Counting the number of matching characters in two ASCII strings

ComputerGuru · on May 21, 2021

I love Daniel’s optimization posts, but this one seems a little too esoteric: it’s for when autovectorization isn’t fast enough (edit: or isn’t available) but you can’t or don’t want to use SIMD; it gives you a solution solidly better than the former but worse than the latter, and more opaque than either.

In all cases, obviously the real magic is in the 64-bit word comparison routine (which doesn’t get more than a passing mention); converting the former problem into the latter is extremely straightforward and obvious - if you know that optimized solutions for the latter exist (I personally didn’t know of this bit twiddling hack (aside from doing it via SIMD, obviously) and am grateful to learn about the approach in Muła’s code).

tyingq · on May 21, 2021

Are there many cases where plain ASCII is okay anymore, anyway?
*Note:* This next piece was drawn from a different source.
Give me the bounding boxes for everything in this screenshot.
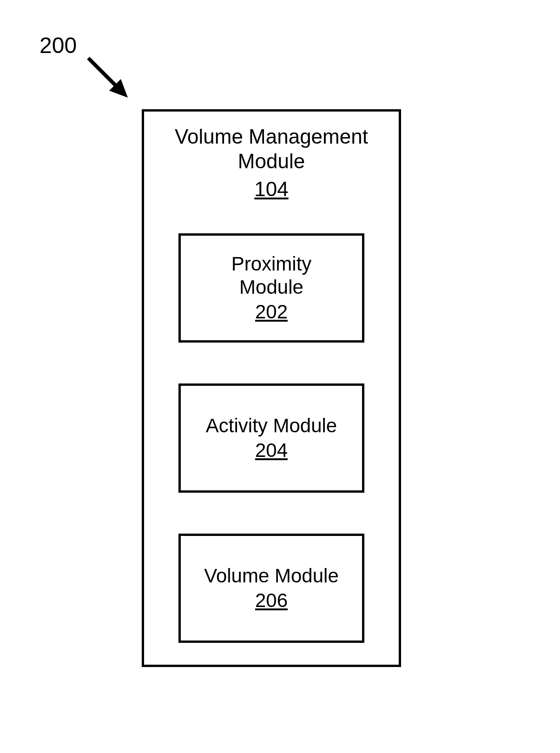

Wouldn't proper UTF-whatever comparisons mandate doing it the slow way, if you wanted counts versus just "same/not the same"?
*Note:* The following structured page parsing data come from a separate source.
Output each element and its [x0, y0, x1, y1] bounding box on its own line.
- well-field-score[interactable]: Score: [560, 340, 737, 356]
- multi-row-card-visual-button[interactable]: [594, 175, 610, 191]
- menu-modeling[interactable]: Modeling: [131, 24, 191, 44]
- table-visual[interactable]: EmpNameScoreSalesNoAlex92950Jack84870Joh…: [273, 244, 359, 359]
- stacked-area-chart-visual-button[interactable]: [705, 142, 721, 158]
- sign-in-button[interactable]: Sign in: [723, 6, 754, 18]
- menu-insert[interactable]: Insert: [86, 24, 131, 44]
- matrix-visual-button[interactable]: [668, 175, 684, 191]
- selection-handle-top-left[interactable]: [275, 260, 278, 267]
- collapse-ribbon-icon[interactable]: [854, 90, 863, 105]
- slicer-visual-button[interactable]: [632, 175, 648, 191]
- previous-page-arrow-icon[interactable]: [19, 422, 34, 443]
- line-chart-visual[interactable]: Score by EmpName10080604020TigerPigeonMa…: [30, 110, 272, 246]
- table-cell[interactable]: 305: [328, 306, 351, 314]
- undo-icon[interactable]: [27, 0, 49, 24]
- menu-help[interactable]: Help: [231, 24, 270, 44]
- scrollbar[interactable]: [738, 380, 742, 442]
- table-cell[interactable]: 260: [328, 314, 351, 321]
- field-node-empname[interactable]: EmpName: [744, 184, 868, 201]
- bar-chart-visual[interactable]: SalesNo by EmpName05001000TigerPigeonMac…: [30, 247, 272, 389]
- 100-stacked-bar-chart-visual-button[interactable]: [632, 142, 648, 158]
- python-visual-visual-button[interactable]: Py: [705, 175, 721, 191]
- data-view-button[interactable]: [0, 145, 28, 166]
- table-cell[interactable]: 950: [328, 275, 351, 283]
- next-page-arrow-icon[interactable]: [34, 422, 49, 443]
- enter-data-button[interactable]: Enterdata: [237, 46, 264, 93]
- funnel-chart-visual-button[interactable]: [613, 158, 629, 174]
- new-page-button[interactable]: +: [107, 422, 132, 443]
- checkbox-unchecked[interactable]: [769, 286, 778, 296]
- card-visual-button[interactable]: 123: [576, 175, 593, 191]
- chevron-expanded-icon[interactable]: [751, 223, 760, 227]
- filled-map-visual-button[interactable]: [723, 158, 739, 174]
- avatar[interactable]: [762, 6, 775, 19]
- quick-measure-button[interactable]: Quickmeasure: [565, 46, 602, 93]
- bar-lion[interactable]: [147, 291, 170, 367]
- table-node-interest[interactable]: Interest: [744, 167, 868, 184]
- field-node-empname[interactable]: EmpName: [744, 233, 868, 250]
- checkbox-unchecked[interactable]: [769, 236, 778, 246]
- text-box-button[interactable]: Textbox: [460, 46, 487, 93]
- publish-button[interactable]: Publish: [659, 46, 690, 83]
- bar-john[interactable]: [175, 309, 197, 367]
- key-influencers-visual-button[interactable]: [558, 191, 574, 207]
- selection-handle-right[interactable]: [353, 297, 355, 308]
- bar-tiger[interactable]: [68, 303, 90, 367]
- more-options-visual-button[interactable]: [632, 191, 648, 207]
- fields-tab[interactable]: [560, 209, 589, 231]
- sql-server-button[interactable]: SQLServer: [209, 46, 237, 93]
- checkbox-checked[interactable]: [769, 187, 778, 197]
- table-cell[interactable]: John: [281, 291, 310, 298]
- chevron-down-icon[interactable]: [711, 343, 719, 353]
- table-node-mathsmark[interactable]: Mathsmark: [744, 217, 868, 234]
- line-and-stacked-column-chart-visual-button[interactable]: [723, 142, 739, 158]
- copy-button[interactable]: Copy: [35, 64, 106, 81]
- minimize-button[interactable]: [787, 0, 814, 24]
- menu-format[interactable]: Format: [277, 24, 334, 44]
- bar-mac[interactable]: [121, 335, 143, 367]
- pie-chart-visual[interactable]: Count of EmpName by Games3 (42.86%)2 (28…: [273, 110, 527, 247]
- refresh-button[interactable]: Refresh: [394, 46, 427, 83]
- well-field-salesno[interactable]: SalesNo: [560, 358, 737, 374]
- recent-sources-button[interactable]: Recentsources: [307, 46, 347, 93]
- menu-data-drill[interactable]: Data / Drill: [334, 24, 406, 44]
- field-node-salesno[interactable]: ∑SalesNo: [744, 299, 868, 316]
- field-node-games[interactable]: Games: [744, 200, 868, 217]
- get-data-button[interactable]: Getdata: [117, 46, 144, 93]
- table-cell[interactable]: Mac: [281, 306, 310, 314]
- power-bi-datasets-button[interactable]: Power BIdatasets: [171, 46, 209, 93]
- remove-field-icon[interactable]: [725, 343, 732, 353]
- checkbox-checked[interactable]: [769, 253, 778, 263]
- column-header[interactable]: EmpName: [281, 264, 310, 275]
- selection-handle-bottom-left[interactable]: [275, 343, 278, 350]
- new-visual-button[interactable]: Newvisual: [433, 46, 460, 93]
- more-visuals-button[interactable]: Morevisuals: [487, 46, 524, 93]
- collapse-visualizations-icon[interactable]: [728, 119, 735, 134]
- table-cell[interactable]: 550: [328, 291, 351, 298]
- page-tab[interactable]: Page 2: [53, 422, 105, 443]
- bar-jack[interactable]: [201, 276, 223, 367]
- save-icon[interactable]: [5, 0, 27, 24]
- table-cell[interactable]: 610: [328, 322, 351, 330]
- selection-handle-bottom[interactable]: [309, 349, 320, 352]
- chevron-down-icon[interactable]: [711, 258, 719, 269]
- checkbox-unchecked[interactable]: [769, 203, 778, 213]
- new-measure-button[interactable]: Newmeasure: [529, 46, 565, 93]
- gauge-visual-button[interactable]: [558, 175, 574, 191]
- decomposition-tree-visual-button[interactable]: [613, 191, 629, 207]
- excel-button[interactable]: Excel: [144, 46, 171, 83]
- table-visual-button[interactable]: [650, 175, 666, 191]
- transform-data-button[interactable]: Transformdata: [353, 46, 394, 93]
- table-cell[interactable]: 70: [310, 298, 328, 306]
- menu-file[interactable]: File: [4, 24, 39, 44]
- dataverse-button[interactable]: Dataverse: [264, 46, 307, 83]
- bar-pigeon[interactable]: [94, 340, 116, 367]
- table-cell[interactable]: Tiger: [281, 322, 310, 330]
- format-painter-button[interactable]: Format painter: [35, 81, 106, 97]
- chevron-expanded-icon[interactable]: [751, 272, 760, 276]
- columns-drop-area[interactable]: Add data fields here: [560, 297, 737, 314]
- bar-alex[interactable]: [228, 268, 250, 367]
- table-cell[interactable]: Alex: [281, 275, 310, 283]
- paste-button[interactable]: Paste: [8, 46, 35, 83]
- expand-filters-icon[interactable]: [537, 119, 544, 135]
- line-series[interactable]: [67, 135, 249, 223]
nonameiguess · on May 21, 2021

The actual killer application of character count matching is bioinformatics. You only need four distinct characters to encode DNA, which of course, means in reality you only need two bits, but I don't know if anyone has bothered to develop a two-bit character encoding system and instructions that can operate on them. They have come up with extremely optimized implementations that compare byte streams, though, utilizing ASCII GCTA.

jakobnissen · on May 21, 2021

Bioinformatician here. Yes, people have come up with many encoding systems: 2-bit encoding systems, 3-bit encoding systems (for N's), various encoding schemes that allows long runs of N's to be stored with little memory costs, and even reduced amino acid alphabets for e.g. 4-bit amino acid sequences.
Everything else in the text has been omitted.